I have a subscription to ASR, to date I have not seen any benefits flow down to me, especially to counter the cost of my 12mnths subscription

However the past 7 weeks or so have been very turbulent and the ASR stance has been not to trade or put through recommendations till the market settles again

On a plus side their site is user friendly and their reports easy to read.

When I did my inital subscription I looked at other reports such as Huntley's, Fat Prophets etc, and at the time ASR had the best sell.

It all depends on what you're looking for I guess, but dont subscribe to them thinking that they are going to tell you where to buy and make money, you need to do your own research.

Just my   ...


----------



## Siraitken

*Re: Australian Stock Report!?*

I have a subscription as well. I think it is good value, but only because i got such a great deal last year, and i just resigned at the same price. There prices over the last year have gone up astronomically. I'm paying $690/yr for the Daily Report which "usually" is $1490/yr. Due to it being the end of the financial year im sure they would be willing to negotiate the price, well they did for me.

Now to the report.
It contains lots of useful information, the tips are generally pretty good.
It has learning guides and many of them. Everyday you get updates on a global scale not just on the local economy. 

I am only 20 years old though, and have minimal capital. So it is quite expensive for me in terms of earning capacity from it. 
I mainly use it as daily learning guide to enhance my investing skills and to see how they, "ASR" approach purchasing stocks. It has made me money but also i have lost a little. If i make money its a bonus. I wouldn't spend $1490 unless i had a reasonable amount of capital.

Oh and another thing, dont purchase the professional pack (daily + weekly) because you have access to the same information (guides, knowledge, etc). Only difference between weekly and daily is 5 or 1 report a week.

Hope this helps
Cheers, Dave


----------



## TraderPro

*Re: Australian Stock Report!?*



			
				Siraitken said:
			
		

> I have a subscription as well. I think it is good value, but only because i got such a great deal last year, and i just resigned at the same price. There prices over the last year have gone up astronomically. I'm paying $690/yr for the Daily Report which "usually" is $1490/yr. Due to it being the end of the financial year im sure they would be willing to negotiate the price, well they did for me.
> 
> Now to the report.
> It contains lots of useful information, the tips are generally pretty good.
> It has learning guides and many of them. Everyday you get updates on a global scale not just on the local economy.
> 
> I am only 20 years old though, and have minimal capital. So it is quite expensive for me in terms of earning capacity from it.
> I mainly use it as daily learning guide to enhance my investing skills and to see how they, "ASR" approach purchasing stocks. It has made me money but also i have lost a little. If i make money its a bonus. I wouldn't spend $1490 unless i had a reasonable amount of capital.
> 
> Oh and another thing, dont purchase the professional pack (daily + weekly) because you have access to the same information (guides, knowledge, etc). Only difference between weekly and daily is 5 or 1 report a week.





Hey Dave,
When I first delved into trading and I never did subscribe to any of those services. I like to experiment and analyse things myself and that's my trading style. 

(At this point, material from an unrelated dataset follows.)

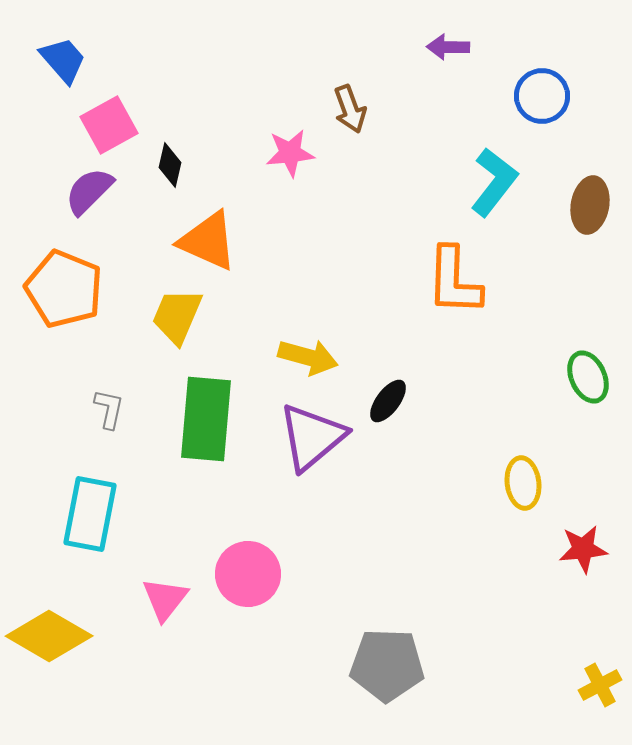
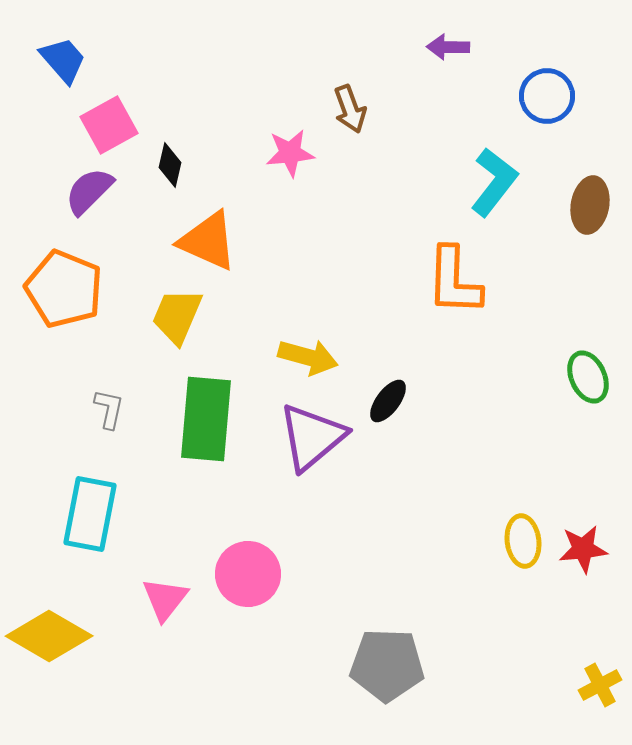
blue circle: moved 5 px right
yellow ellipse: moved 58 px down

What I would recommend is that you don't become a addicted to the hot tips.    Probably a good exercise is to learn technical analysis, do your own analysis, then compare it with theirs then trade the stock to gain a little more confidence in your own trading.

The downside is that you get influenced by their thinking - which may be right or wrong. (which is one of the reasons why I don't like to discuss or read other people opinions of stocks that I am trading). 

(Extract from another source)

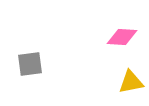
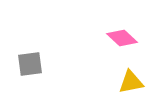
pink diamond: moved 1 px down; rotated 40 degrees clockwise
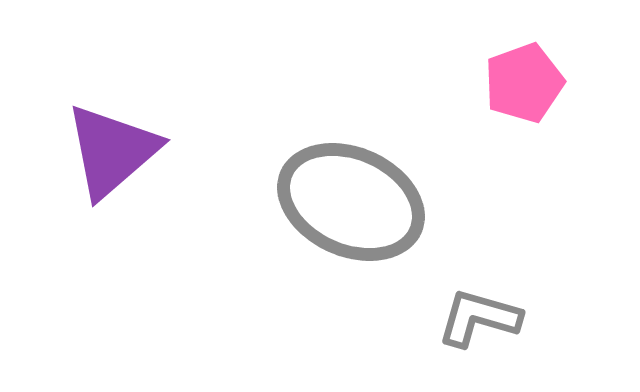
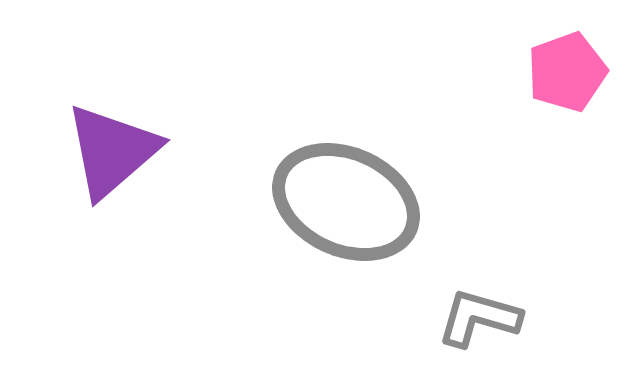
pink pentagon: moved 43 px right, 11 px up
gray ellipse: moved 5 px left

There are so many companies doing this sort of thing now... but I think ASR is definitely one of the bigger players due to their marketing tactics and teaming up with CMC markets.

BTW my Dad subscribed on a "special package" last year. He didn't renew the subscription.


----------



## Realist

*Re: Australian Stock Report!?*



> $1490/yr.




 

No I have not read it or seen it, but I will comment anyway.    

$1490 a year is extortion!!

To make that in profit after tax and brokerage year after year you'd need $10,000 of capital invested.

It seems a complete waste of money to me..

One of the keys to good investing is to minimise brokerage, tax and fees as much as possible. If you are paying $1500 a year for one subscription you are obviously not doing that.


----------



## It's Snake Pliskin

*Re: Australian Stock Report!?*

Agree extortion.


----------



## Ageo

*Re: Australian Stock Report!?*

Well let me share my experience.


I got the CFD report and daily thrown in.

Cost me $3000 (call it extortion but listen 1st).

I Allocate a certain amount of capital towards the ASR trades and so far i have made my initial outlay back plus extra in a matter of 2 weeks. So i guess that sums it up for me that it is worth it so far especially in a volatile market that we are in.

Also the reports they give are great for some1 like me that cant be bothered to be glued in front of the screen looking for information etc.. Whole range of info and i highly recommend it.

They have alot of info even archived so its worth its money just on that. They also trade with a capital management system (basing there trades for positive expectancy). I did the trial before hand and it doesnt even cover a third of whats available to you when you have the full subscription (To me anyway).


So it might seem much but i recouped it by allocating $40,000 towards it and never risking more than 2% per trade (as they trade).


They have a experienced team on board and you can check it all on the website.

Remember they only make money if you continue to re-subscribe so it pays for them to be worthwile.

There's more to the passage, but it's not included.